Health & Lifestyle

If you hate carrots, you’ll love this: GRAPES also help you see in the dark, study suggests

  • Just a few handfuls a day for four months improved key markers of eye health
  • Grapes are high in antioxidants which keep eyes healthy, scientists believe
  • READ MORE: Are YOU a ‘fruit-phobe’? Doctors debunk myth that too much is bad

Your eyesight might not have to take a hit if you’re fussy about veg.

A new study suggests the beloved grapes are as good for your eyes as carrots, which have long been known for their vision-boosting effects

Just a couple of handfuls of grapes a day for four months was shown to improve key markers of eye health.

The secret lies in the fact that a lot of degeneration of the eyes is down to oxidative stress, and grapes are high in antioxidants.

For these same reasons, grapes have also been shown to rapidly lower cholesterol, with research now indicating they are among an elite group of super-fruits. 

A new study suggests grapes are as good for your eyes as carrots, which have long been known for their vision-boosting effects

A new study suggests grapes are as good for your eyes as carrots, which have long been known for their vision-boosting effects 

In the latest study, a team from the National University of Singapore took 34 adults who consumed either one and a half cups of grapes a day or a placebo for 16 weeks.
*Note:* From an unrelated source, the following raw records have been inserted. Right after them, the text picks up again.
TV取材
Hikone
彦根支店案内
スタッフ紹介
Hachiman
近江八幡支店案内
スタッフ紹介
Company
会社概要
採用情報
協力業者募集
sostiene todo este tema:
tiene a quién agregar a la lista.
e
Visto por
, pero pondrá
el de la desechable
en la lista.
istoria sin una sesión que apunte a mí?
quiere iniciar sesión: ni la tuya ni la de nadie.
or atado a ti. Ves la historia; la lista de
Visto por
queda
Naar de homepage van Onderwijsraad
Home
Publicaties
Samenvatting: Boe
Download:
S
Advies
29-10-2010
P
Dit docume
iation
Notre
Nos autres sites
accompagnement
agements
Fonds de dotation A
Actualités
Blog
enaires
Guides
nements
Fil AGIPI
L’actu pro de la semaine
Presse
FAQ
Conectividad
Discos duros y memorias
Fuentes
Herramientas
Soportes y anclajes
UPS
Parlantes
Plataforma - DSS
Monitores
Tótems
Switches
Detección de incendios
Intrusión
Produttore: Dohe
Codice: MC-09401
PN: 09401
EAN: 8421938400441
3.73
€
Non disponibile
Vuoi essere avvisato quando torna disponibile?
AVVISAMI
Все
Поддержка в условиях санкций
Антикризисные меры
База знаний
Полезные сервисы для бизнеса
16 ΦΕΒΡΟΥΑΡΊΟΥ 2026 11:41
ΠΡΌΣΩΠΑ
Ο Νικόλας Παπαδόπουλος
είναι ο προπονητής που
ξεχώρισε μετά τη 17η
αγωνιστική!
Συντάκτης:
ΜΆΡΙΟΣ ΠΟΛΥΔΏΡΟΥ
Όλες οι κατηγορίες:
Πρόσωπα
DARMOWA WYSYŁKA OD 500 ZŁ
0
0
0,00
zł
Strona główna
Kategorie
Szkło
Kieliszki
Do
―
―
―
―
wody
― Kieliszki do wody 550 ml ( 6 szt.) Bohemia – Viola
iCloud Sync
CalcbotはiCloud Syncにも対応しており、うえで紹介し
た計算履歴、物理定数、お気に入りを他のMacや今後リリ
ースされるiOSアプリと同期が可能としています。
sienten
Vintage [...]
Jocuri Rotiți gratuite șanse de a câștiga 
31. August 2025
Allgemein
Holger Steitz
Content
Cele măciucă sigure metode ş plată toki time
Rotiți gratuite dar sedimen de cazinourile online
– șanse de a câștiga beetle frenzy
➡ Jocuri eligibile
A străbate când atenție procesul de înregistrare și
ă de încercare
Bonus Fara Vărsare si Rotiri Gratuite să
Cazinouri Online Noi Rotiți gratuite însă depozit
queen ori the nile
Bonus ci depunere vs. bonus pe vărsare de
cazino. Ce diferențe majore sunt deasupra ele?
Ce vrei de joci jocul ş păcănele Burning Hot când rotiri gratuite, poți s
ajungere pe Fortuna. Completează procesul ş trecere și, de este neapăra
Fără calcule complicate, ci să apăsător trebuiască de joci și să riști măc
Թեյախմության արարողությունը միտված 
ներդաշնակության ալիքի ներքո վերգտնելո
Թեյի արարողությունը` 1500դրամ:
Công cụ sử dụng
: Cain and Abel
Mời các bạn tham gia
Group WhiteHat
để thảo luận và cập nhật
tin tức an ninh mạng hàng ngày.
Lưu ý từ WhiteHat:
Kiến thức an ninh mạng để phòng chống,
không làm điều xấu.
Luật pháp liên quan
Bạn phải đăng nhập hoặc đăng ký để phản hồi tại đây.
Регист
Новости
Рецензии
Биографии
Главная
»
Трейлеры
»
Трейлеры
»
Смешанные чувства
The grape eaters showed a significant increase in macular pigment optical density (MPOD), plasma antioxidant capacity, and total phenolic content compared to those on placebo.

Those who didn’t consume grapes saw a significant increase in harmful ocular advanced glycation end products (AGE) as measured in the skin.

The study, published in the journal Food & Function, said the key risk factors for eye disease include oxidative stress and high levels of AGE.

The researchers found AGEs may contribute to many eye diseases by damaging the vascular components of the retina, impairing cellular function, and causing oxidative stress.

Grapes, which are a natural source of antioxidants and other polyphenols can decrease oxidative stress and inhibit the formation of AGEs, with possible beneficial effects on the retina, such as an improvement in MPOD.

Study co-author Dr Jung Eun Kim said: ‘Our study is the first to show that grape consumption beneficially impacts eye health in humans which is very exciting, especially with a growing aging population.

‘Grapes are an easy, accessible fruit that studies have shown can have a beneficial impact in normal amounts of just 1 ½ cups per day.

‘Regular intake of grapes may improve eye health in older adults, specifically in augmenting MPOD, which can be explained by an increase in plasma total antioxidant capacity and phenolic content, and the downregulation of AGEs.’